[[ Dataset extract open ]]

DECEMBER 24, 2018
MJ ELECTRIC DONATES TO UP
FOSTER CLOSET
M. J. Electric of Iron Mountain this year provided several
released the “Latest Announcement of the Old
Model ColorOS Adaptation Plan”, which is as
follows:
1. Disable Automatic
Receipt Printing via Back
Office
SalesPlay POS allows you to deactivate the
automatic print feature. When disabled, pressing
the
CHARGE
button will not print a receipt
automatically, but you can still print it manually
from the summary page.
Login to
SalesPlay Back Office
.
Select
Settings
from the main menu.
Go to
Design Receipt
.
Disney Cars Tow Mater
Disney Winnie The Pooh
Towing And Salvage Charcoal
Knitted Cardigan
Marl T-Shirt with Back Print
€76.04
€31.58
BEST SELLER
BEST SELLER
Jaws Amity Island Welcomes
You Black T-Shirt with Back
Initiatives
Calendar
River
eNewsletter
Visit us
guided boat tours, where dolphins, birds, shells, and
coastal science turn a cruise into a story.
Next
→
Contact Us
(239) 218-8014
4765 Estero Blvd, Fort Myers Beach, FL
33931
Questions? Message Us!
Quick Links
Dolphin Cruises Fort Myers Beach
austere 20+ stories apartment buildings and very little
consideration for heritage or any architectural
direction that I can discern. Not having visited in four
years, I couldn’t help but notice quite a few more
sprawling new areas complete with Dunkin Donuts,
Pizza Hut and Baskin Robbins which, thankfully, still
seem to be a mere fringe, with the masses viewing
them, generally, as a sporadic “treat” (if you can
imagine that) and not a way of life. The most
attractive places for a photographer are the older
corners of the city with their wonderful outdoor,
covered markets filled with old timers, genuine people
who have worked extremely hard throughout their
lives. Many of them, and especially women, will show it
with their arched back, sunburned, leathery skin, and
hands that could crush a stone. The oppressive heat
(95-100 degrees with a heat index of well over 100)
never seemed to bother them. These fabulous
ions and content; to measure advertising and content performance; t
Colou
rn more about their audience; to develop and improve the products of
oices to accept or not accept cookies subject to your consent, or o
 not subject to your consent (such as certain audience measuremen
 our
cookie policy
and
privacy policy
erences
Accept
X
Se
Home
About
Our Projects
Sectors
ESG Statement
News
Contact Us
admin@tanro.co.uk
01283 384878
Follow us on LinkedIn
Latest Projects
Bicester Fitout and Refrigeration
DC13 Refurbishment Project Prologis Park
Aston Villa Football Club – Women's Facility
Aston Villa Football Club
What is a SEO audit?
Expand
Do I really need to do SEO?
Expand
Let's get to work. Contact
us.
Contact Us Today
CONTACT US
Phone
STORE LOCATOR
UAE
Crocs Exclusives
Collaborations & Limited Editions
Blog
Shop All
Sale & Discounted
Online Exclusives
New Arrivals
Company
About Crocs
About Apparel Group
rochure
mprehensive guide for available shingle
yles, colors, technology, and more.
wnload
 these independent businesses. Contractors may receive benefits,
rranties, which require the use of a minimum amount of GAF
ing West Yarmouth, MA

[[ Dataset extract closed ]]

- [Work required] Please return the span of lines above that opens with the one containing "About Apparel Group" and closes with the final line, both included, exactly as written and nothing more.

- [Task result]
About Apparel Group
rochure
mprehensive guide for available shingle
yles, colors, technology, and more.
wnload
 these independent businesses. Contractors may receive benefits,
rranties, which require the use of a minimum amount of GAF
ing West Yarmouth, MA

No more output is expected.